Go to the line with "problem den vanligaste" in the material below and copy from there through the line with "Será criado um", exactly. Pictures are not copied.

.....

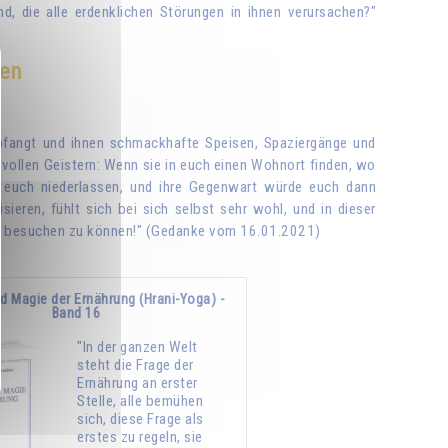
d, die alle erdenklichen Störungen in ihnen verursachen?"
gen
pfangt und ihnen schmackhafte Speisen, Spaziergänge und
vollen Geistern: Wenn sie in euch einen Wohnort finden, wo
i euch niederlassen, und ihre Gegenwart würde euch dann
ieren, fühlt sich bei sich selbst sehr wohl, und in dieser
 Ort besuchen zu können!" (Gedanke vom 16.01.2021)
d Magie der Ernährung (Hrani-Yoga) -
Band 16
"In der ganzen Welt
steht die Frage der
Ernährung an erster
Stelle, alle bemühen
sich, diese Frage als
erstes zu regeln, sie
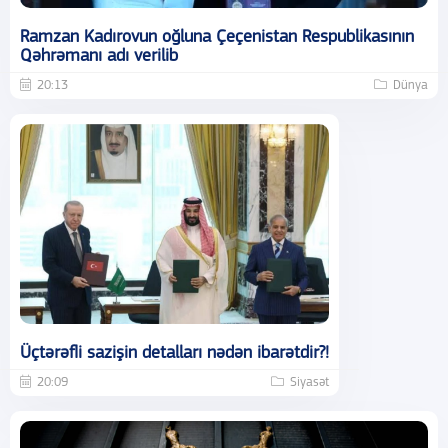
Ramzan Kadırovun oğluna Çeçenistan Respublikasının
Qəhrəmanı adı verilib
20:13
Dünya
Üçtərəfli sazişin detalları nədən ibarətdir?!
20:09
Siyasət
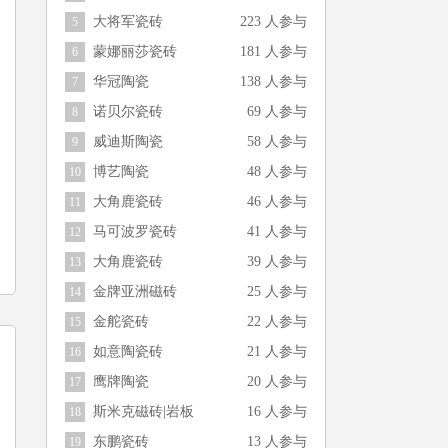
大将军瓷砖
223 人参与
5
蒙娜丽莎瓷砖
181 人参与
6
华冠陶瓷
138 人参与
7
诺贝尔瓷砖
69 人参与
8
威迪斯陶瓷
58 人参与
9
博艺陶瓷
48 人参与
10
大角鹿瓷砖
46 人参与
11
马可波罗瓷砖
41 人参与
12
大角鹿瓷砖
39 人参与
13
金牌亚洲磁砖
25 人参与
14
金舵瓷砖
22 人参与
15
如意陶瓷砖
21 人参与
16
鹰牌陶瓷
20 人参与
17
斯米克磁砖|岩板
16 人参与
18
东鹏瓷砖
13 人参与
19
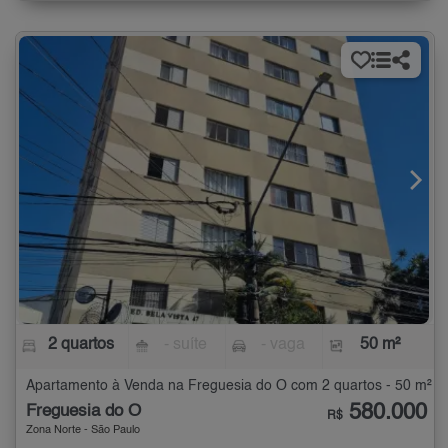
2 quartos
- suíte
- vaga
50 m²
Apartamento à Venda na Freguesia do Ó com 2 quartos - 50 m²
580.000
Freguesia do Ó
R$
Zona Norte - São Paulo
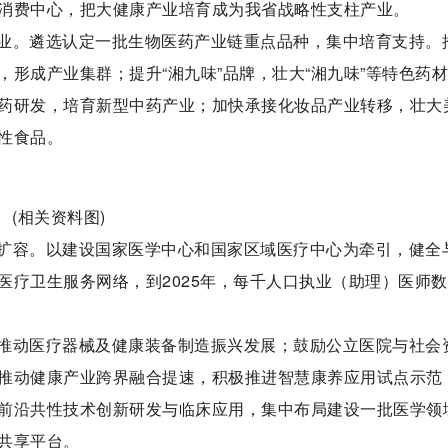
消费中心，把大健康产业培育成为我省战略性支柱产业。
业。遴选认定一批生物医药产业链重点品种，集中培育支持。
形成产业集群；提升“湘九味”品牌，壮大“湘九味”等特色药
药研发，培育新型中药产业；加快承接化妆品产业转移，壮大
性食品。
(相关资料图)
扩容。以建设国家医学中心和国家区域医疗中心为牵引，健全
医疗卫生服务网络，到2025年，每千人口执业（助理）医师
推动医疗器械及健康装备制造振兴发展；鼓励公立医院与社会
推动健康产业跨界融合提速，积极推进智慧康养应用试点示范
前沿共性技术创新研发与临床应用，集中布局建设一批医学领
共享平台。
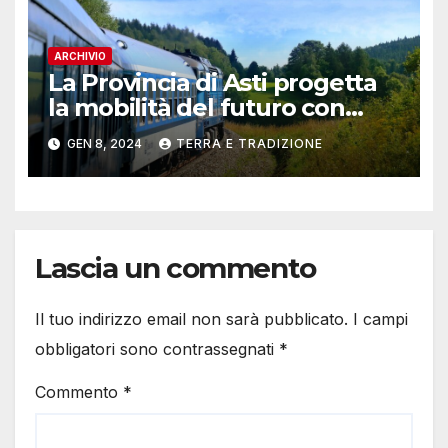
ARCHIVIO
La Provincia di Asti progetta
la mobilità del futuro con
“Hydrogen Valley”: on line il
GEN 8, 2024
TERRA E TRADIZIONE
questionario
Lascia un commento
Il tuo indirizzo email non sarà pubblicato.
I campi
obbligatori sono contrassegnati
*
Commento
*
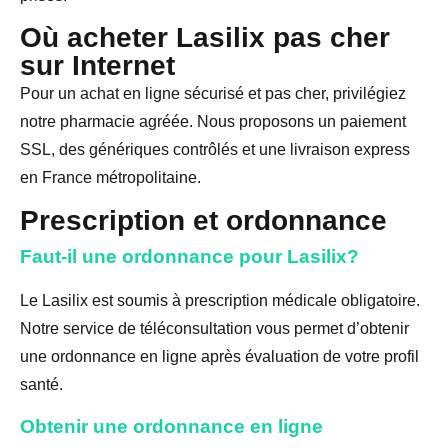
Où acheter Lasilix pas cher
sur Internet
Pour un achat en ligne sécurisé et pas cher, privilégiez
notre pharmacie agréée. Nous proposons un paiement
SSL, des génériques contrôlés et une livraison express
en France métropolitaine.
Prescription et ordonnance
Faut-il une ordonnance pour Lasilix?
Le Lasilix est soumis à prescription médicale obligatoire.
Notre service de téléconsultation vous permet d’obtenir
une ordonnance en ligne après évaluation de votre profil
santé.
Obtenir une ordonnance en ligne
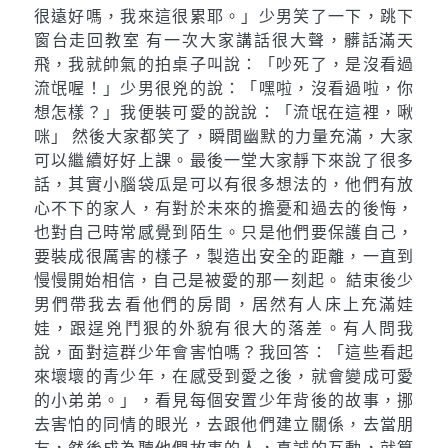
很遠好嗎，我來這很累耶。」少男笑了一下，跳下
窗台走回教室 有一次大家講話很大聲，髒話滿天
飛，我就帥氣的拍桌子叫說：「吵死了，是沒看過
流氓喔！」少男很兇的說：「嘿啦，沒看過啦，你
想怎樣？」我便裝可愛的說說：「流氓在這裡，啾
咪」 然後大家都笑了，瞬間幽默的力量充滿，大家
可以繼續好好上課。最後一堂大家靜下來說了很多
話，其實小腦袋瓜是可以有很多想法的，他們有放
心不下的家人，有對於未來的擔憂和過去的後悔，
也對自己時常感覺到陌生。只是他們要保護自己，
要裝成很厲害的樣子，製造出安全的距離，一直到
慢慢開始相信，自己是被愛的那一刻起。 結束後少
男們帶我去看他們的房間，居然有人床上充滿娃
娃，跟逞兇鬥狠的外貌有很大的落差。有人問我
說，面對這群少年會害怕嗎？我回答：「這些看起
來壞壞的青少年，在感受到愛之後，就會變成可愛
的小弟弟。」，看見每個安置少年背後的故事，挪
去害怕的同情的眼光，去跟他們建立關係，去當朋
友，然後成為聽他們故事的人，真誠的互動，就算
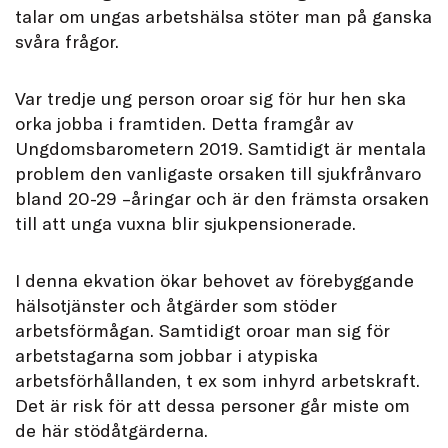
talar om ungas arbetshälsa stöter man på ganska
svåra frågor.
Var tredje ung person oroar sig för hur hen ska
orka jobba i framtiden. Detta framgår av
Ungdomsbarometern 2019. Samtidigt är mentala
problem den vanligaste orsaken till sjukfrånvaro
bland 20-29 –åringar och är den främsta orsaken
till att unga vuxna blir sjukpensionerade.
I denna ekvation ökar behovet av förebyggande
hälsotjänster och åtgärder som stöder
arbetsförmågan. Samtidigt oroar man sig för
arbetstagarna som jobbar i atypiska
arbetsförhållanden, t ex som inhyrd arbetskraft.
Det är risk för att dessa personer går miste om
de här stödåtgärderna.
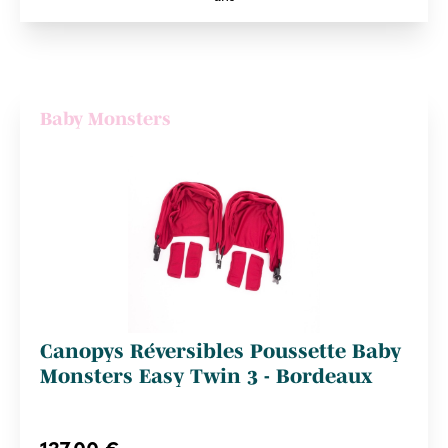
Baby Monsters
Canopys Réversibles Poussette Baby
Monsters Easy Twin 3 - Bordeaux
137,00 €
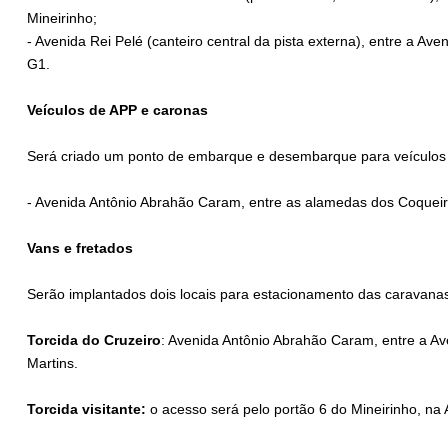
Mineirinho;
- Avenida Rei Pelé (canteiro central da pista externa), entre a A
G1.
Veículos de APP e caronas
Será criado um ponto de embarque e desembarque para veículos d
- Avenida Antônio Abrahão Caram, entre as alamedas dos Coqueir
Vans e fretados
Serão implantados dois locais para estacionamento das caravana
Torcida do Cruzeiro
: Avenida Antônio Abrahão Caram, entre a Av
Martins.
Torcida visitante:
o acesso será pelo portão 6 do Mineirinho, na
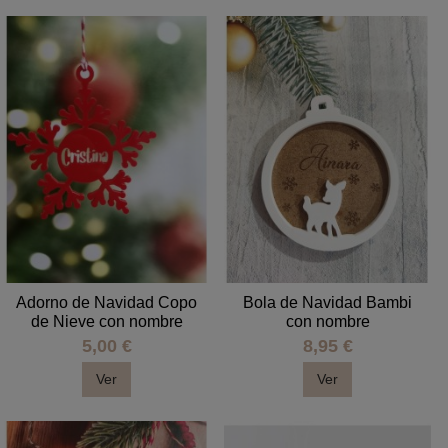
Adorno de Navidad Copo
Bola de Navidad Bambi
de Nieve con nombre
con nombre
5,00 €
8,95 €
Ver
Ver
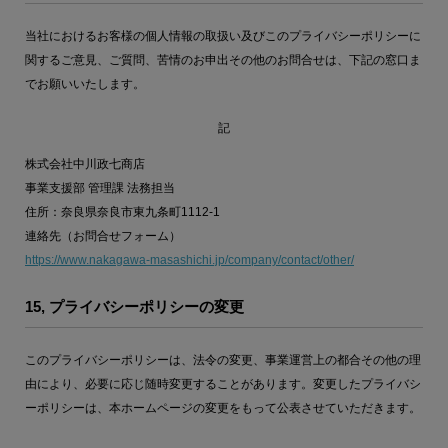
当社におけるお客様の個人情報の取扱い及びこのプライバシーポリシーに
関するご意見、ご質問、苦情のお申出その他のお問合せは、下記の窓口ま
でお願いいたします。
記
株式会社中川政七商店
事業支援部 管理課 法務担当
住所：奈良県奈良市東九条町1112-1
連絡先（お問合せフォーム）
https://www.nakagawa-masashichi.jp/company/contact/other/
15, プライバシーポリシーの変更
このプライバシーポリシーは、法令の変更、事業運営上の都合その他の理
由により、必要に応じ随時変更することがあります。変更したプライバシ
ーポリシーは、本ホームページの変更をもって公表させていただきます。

.....

_Output below_:
problem den vanligaste orsaken till sjukfrånvaro
bland 20-29 –åringar och är den främsta orsaken
till att unga vuxna blir sjukpensionerade.
I denna ekvation ökar behovet av förebyggande
hälsotjänster och åtgärder som stöder
arbetsförmågan. Samtidigt oroar man sig för
arbetstagarna som jobbar i atypiska
arbetsförhållanden, t ex som inhyrd arbetskraft.
Det är risk för att dessa personer går miste om
de här stödåtgärderna.
Baby Monsters
Canopys Réversibles Poussette Baby
Monsters Easy Twin 3 - Bordeaux
137,00 €
Mineirinho;
- Avenida Rei Pelé (canteiro central da pista externa), entre a A
G1.
Veículos de APP e caronas
Será criado um ponto de embarque e desembarque para veículos d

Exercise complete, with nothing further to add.